To restore that relationship, Jesus, just as the angel revealed to Joseph, became Immanuel, “God with us” (Matthew 2:21-23). All other so-called gods expect men to ascend to them, it is the God of Abraham, Isaac, and Jacob who descended to man, took up His abode with man, lived as a man, was tempted as a man, but overcame sin as a man, and gave His life so that others can overcome the power and penalty of sin.


He did this so He could establish what sin had broken – relationship.


This Christmas, is Jesus standing and knocking at your door? He desires fellowship with you. He desires a relationship with you?


Show Him some hospitality. Open the door. Make room for Him in your life. Once in your life, nurture that relationship through feeding upon His Word, drinking in His presence through prayer.


Relationship is the gift He desires from you and He desires to give to you.

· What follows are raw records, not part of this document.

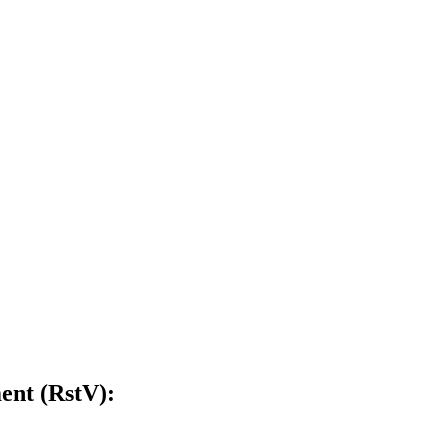
ent (RstV):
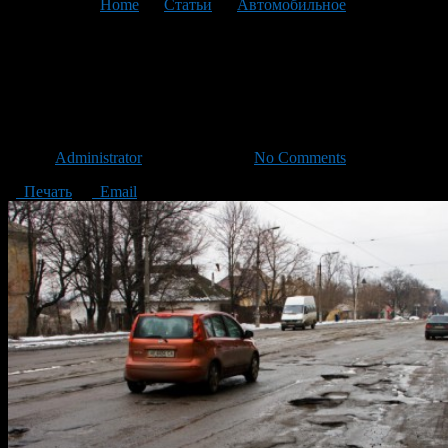
You are here:
Home
>
Статьи
>
Автомобильное
>
Текущая
статья
Как уберечь машину на
плохих дорогах
Автор
Administrator
/ 30.06.2013 /
No Comments
Печать
Email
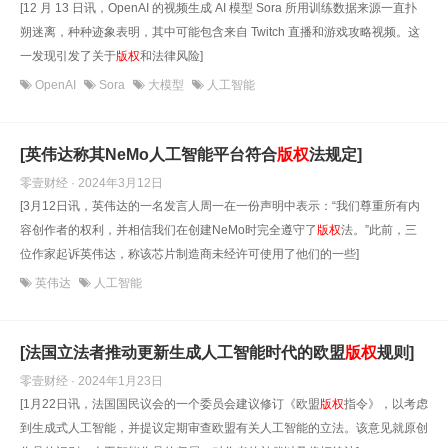
[12 月 13 日讯，OpenAI 的视频生成 AI 模型 Sora 所用训练数据来源一直扑
朔迷离，种种迹象表明，其中可能包含来自 Twitch 直播和游戏攻略视频。这
一发现引发了关于
版权
和法律风险]
OpenAI
Sora
大模型
人工智能
[英伟达称其NeMo人工智能平台符合
版权
法规定]
零壹财经 · 2024年3月12日
[3月12日讯，英伟达的一名发言人周一在一份声明中表示：“我们尊重所有内
容创作者的权利，并相信我们在创建NeMo时完全遵守了
版权
法。”此前，三
位作家起诉英伟达，称该芯片制造商未经许可使用了他们的一些]
英伟达
人工智能
[法国立法者推动更新生成人工智能时代的欧盟
版权
规则]
零壹财经 · 2024年1月23日
[1月22日讯，法国国民议会的一个委员会建议修订《欧盟
版权
指令》，以考虑
到生成式人工智能，并提议定期审查欧盟有关人工智能的立法。该意见就原创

“Behold, I stand at the door and knock; if anyone hears My voice and opens the door, I will come in to him and will dine with him, and he with Me” (Revelation 3:20).

Merry Christmas!

[1] Craig S. Keener, The IVP Bible Background Commentary: New Testament, IVP Academic, an imprint of InterVarsity Press: Downers Grove, Illinois (2014), 184. [2] “…in Jewish traditions, hospitality to guests and strangers (in Hebrew, hachnasat orchim) has been elevated to one of the essential religious obligations…This mitzvah [commandment] has developed into a means of showing personal and community concern for travelers and other guests.” Ronald H. Isaacs, The Bible: Where Do You Find It and What Does It Say, Jason Aronson Inc.: Northvale, New Jersey (2000), 90. [3] Rabbi Joseph Telushkin, Jewish Literacy: The Most Important Things to Know about the Jewish Religion, Its People, and Its History, William Morrow and Company, Inc: New York (1991), 534. [4] Kenneth E Bailey, Jesus Through Middle Eastern Eyes: Cultural Studies in the Gospels, IVP Academic An imprint of InterVarsity Press: Downers Grove, Illinois (2008), 28. See also Keener, 185. [5] Ibid. [6] One popular tradition based upon a stable separated from a house, or inn, is that of a nearby cave serving as a stable. [Keener, 185]. [7] Lewis, J. P. (1999). 32 אָהַל. R. L. Harris, G. L. Archer Jr., & B. K. Waltke (Eds.), Theological Wordbook of the Old Testament(electronic ed., p. 15). Chicago: Moody Press. [8] Skye Jethani, Reimaging the Way You Relate to God: With, Thomas Nelson: Nashville (2011), 6-7. [9] Ibid., 12, 16. [10] Leon Morris, The Gospel According to John: The English Text with Introduction, Exposition and Notes, Wm. B. Eerdmans Publishing Co.: Grand Rapids, Michigan (1971), 654.